Data records:
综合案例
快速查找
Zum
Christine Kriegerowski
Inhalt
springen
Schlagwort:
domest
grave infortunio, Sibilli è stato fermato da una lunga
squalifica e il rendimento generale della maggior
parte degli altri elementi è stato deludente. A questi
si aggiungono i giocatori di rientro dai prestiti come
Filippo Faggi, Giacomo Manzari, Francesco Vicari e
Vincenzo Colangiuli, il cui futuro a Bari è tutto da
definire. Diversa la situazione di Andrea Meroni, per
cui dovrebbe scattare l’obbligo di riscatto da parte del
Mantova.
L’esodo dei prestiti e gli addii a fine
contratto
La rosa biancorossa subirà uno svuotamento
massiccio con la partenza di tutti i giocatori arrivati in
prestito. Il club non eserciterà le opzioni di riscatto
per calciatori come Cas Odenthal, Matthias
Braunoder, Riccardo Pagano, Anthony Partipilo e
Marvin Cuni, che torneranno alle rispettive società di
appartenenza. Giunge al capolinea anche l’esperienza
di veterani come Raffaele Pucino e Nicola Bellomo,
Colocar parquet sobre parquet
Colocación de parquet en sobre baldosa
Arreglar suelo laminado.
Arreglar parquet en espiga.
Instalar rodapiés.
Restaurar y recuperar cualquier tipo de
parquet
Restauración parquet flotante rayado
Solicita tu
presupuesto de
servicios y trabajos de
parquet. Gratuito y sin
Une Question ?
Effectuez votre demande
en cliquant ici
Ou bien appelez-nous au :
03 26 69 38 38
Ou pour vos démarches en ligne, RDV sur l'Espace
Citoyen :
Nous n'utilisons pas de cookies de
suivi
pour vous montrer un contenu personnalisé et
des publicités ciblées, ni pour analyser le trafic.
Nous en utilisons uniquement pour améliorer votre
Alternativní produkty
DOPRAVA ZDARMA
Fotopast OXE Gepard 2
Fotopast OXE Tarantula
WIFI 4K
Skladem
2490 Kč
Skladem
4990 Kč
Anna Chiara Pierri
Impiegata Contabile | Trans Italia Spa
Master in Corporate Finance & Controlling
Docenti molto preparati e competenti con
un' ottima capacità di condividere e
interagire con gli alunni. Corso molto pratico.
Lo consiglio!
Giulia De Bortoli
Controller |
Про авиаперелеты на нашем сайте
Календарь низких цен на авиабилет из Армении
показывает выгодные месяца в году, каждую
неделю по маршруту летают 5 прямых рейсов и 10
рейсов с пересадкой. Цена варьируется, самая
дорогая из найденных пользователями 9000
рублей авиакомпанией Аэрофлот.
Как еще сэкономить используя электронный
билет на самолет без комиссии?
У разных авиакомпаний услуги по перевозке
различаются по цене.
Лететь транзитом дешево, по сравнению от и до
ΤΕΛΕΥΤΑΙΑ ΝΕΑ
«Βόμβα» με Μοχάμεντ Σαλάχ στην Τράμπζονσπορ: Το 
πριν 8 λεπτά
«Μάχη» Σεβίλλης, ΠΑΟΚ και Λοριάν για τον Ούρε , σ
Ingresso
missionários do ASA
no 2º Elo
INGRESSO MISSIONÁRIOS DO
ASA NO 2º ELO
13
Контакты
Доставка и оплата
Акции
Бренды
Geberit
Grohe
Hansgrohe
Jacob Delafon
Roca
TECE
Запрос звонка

...

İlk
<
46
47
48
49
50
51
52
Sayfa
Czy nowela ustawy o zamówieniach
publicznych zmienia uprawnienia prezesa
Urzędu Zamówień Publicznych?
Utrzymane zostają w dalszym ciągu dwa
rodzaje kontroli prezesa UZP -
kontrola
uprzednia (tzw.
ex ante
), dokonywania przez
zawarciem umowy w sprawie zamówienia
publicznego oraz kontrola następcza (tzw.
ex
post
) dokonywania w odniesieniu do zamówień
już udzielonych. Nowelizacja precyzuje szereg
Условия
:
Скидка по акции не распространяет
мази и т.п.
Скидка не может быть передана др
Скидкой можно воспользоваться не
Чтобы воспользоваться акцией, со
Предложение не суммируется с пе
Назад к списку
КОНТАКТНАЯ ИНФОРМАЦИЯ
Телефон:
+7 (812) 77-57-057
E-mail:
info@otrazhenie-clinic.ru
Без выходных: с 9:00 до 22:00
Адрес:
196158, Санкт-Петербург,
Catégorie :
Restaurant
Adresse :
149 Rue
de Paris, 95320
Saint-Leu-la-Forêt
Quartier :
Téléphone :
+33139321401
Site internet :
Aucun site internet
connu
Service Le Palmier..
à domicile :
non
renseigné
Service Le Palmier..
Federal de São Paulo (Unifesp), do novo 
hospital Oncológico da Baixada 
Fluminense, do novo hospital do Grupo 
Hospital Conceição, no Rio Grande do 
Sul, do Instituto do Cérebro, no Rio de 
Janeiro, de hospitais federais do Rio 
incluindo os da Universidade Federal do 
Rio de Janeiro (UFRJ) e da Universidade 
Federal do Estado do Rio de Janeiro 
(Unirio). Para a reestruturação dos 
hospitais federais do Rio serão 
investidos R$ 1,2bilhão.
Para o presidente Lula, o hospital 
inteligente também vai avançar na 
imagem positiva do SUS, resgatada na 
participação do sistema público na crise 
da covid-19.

* * *

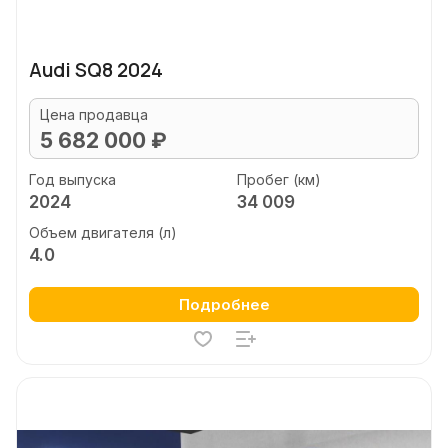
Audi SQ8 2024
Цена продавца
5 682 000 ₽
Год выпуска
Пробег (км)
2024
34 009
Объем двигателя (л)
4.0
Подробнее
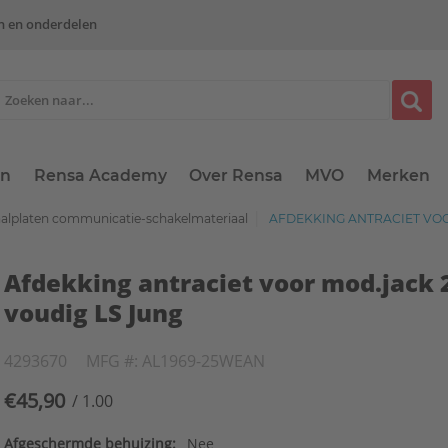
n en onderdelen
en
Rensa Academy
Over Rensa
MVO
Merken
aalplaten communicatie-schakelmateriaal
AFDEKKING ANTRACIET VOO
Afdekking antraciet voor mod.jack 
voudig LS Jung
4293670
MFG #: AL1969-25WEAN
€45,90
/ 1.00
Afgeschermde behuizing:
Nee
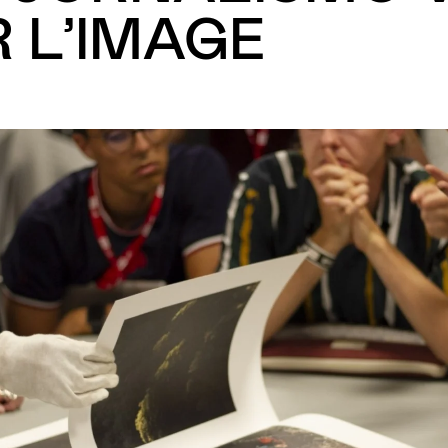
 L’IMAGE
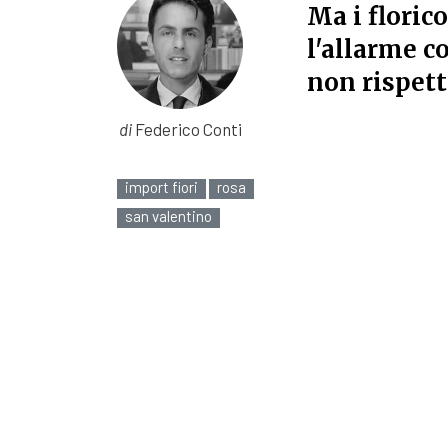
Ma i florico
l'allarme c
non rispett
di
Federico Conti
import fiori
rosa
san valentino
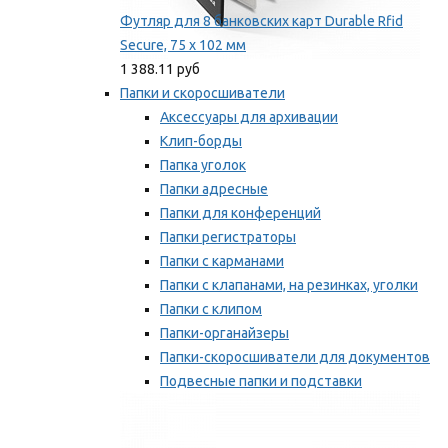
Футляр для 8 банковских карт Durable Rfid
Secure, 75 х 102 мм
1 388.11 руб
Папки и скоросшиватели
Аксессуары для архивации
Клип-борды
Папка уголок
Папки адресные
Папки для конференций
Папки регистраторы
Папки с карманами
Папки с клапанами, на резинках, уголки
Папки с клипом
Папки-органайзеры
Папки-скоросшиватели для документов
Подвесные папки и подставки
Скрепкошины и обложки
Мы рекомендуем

Work to be completed: Repeat word for word the lines above that run from the line containing "Чтобы воспользоваться акцией, со" through the line containing "Fluminense, do novo hospital do Grupo", both ends included, and nothing else.

Solution to the problem:
Чтобы воспользоваться акцией, со
Предложение не суммируется с пе
Назад к списку
КОНТАКТНАЯ ИНФОРМАЦИЯ
Телефон:
+7 (812) 77-57-057
E-mail:
info@otrazhenie-clinic.ru
Без выходных: с 9:00 до 22:00
Адрес:
196158, Санкт-Петербург,
Catégorie :
Restaurant
Adresse :
149 Rue
de Paris, 95320
Saint-Leu-la-Forêt
Quartier :
Téléphone :
+33139321401
Site internet :
Aucun site internet
connu
Service Le Palmier..
à domicile :
non
renseigné
Service Le Palmier..
Federal de São Paulo (Unifesp), do novo 
hospital Oncológico da Baixada 
Fluminense, do novo hospital do Grupo 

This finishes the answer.